- Task description
Although pictures appear in the data, the answer should contain only the lines from its start through the line with "e selskapene feirer", written out exactly.

- Supplied material

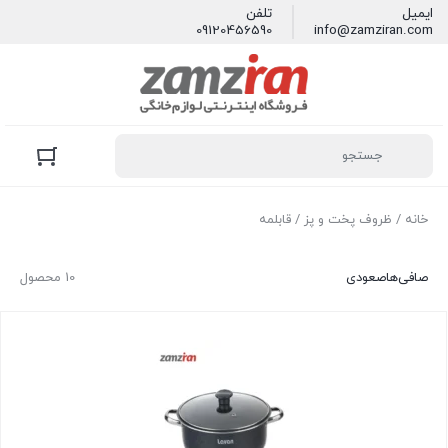
ایمیل
تلفن
09120456590
info@zamziran.com
خانه
/
ظروف پخت و پز
/ قابلمه
صافی‌ها
صعودی
10 محصول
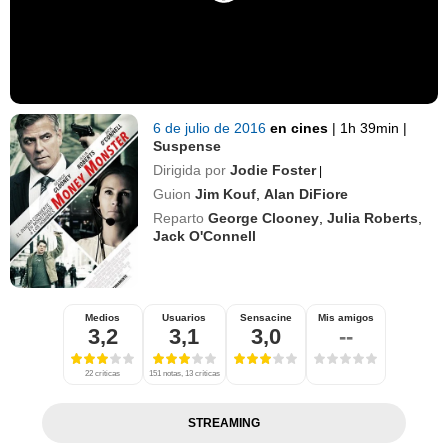
6 de julio de 2016
en cines
|
1h 39min
|
Suspense
Dirigida por
Jodie Foster
|
Guion
Jim Kouf
,
Alan DiFiore
Reparto
George Clooney
,
Julia Roberts
,
Jack O'Connell
Medios
Usuarios
Sensacine
Mis amigos
3,2
3,1
3,0
--
22 críticas
151 notas, 13 críticas
STREAMING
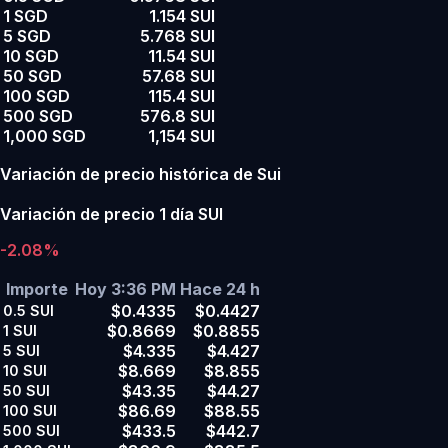
1 SGD
1.154 SUI
5 SGD
5.768 SUI
10 SGD
11.54 SUI
50 SGD
57.68 SUI
100 SGD
115.4 SUI
500 SGD
576.8 SUI
1,000 SGD
1,154 SUI
Variación de precio histórica de Sui
Variación de precio 1 día SUI
-2.08%
Importe
Hoy 3:36 PM
Hace 24 h
$0.4335
$0.4427
0.5
SUI
$0.8669
$0.8855
1
SUI
$4.335
$4.427
5
SUI
$8.669
$8.855
10
SUI
$43.35
$44.27
50
SUI
$86.69
$88.55
100
SUI
$433.5
$442.7
500
SUI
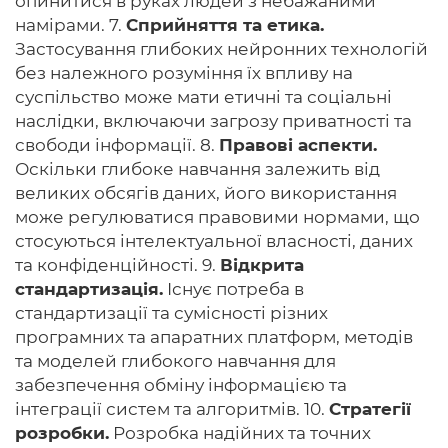
опинитися в руках людей з небажаними
намірами. 7.
Сприйняття та етика.
Застосування глибоких нейронних технологій
без належного розуміння їх впливу на
суспільство може мати етичні та соціальні
наслідки, включаючи загрозу приватності та
свободи інформації. 8.
Правові аспекти.
Оскільки глибоке навчання залежить від
великих обсягів даних, його використання
може регулюватися правовими нормами, що
стосуються інтелектуальної власності, даних
та конфіденційності. 9.
Відкрита
стандартизація.
Існує потреба в
стандартизації та сумісності різних
програмних та апаратних платформ, методів
та моделей глибокого навчання для
забезпечення обміну інформацією та
інтеграції систем та алгоритмів. 10.
Стратегії
розробки.
Розробка надійних та точних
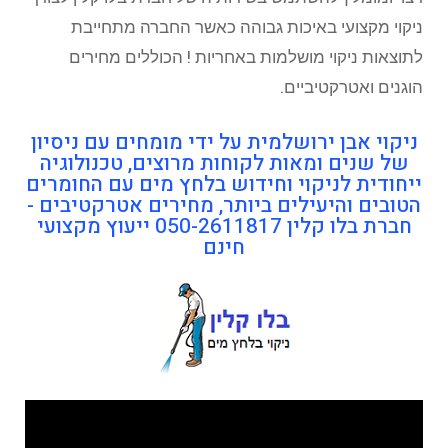
ניקוי מקצועי באיכות גבוהה כאשר החברה מתחייבת
לתוצאות ניקוי מושלמות באחריות ! הכוללים מחירים
הוגנים ואטרקטיביים.
ניקוי אבן ירושלמית על ידי מומחים עם ניסיון
של שנים ומאות לקוחות מרוצים, טכנולוגיה
ייחודית לניקוי וחידוש בלחץ מים עם החומרים
הטובים והיעילים ביותר, מחירים אטרקטיבים -
חברת בלו קלין 050-2611817 ייעוץ מקצועי
חינם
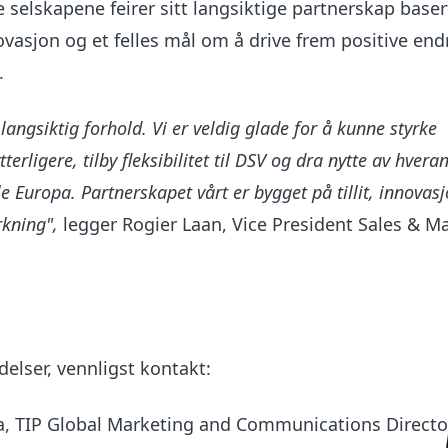
e selskapene feirer sitt langsiktige partnerskap baser
novasjon og et felles mål om å drive frem positive end
.
langsiktig forhold. Vi er veldig glade for å kunne styrke
terligere, tilby fleksibilitet til DSV og dra nytte av hvera
e Europa. Partnerskapet vårt er bygget på tillit, innovas
rkning",
legger Rogier Laan, Vice President Sales & Ma
lser, vennligst kontakt:
, TIP Global Marketing and Communications Directo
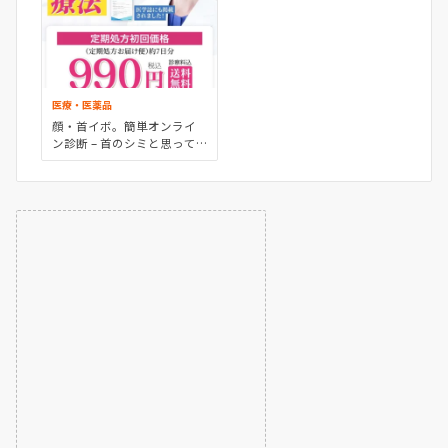
医療・医薬品
顔・首イボ。簡単オンライ
ン診断 – 首のシミと思って
いたら。実は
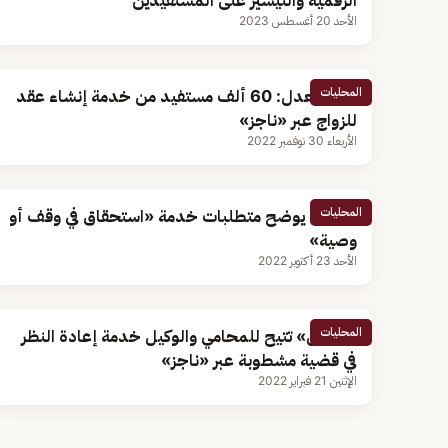
الرقمية والتيسير على المستفيدين
الأحد 20 أغسطس 2023
المحليات
وزارة العدل: 60 ألف مستفيد من خدمة إنشاء عقد
للزواج عبر «ناجز»
الأربعاء 30 نوفمبر 2022
المحليات
«ناجز» يوضح متطلبات خدمة «استحقاق في وقف أو
وصية»
الأحد 23 أكتوبر 2022
المحليات
«العدل» تتيح للمحامي والوكيل خدمة إعادة النظر
في قضية مشطوبة عبر «ناجز»
الإثنين 21 فبراير 2022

- Problem solution
ایمیل
تلفن
09120456590
info@zamziran.com
خانه
/
ظروف پخت و پز
/ قابلمه
صافی‌ها
صعودی
10 محصول
6 de julio de 2016
en cines
|
1h 39min
|
Suspense
Dirigida por
Jodie Foster
|
Guion
Jim Kouf
,
Alan DiFiore
Reparto
George Clooney
,
Julia Roberts
,
Jack O'Connell
Medios
Usuarios
Sensacine
Mis amigos
3,2
3,1
3,0
--
22 críticas
151 notas, 13 críticas
STREAMING
1 SGD
1.154 SUI
5 SGD
5.768 SUI
10 SGD
11.54 SUI
50 SGD
57.68 SUI
100 SGD
115.4 SUI
500 SGD
576.8 SUI
1,000 SGD
1,154 SUI
Variación de precio histórica de Sui
Variación de precio 1 día SUI
-2.08%
Importe
Hoy 3:36 PM
Hace 24 h
$0.4335
$0.4427
0.5
SUI
$0.8669
$0.8855
1
SUI
$4.335
$4.427
5
SUI
$8.669
$8.855
10
SUI
$43.35
$44.27
50
SUI
$86.69
$88.55
100
SUI
$433.5
$442.7
500
SUI
опинитися в руках людей з небажаними
намірами. 7.
Сприйняття та етика.
Застосування глибоких нейронних технологій
без належного розуміння їх впливу на
суспільство може мати етичні та соціальні
наслідки, включаючи загрозу приватності та
свободи інформації. 8.
Правові аспекти.
Оскільки глибоке навчання залежить від
великих обсягів даних, його використання
може регулюватися правовими нормами, що
стосуються інтелектуальної власності, даних
та конфіденційності. 9.
Відкрита
стандартизація.
Існує потреба в
стандартизації та сумісності різних
програмних та апаратних платформ, методів
та моделей глибокого навчання для
забезпечення обміну інформацією та
інтеграції систем та алгоритмів. 10.
Стратегії
розробки.
Розробка надійних та точних
ניקוי מקצועי באיכות גבוהה כאשר החברה מתחייבת
לתוצאות ניקוי מושלמות באחריות ! הכוללים מחירים
הוגנים ואטרקטיביים.
ניקוי אבן ירושלמית על ידי מומחים עם ניסיון
של שנים ומאות לקוחות מרוצים, טכנולוגיה
ייחודית לניקוי וחידוש בלחץ מים עם החומרים
הטובים והיעילים ביותר, מחירים אטרקטיבים -
חברת בלו קלין 050-2611817 ייעוץ מקצועי
חינם
e selskapene feirer sitt langsiktige partnerskap baser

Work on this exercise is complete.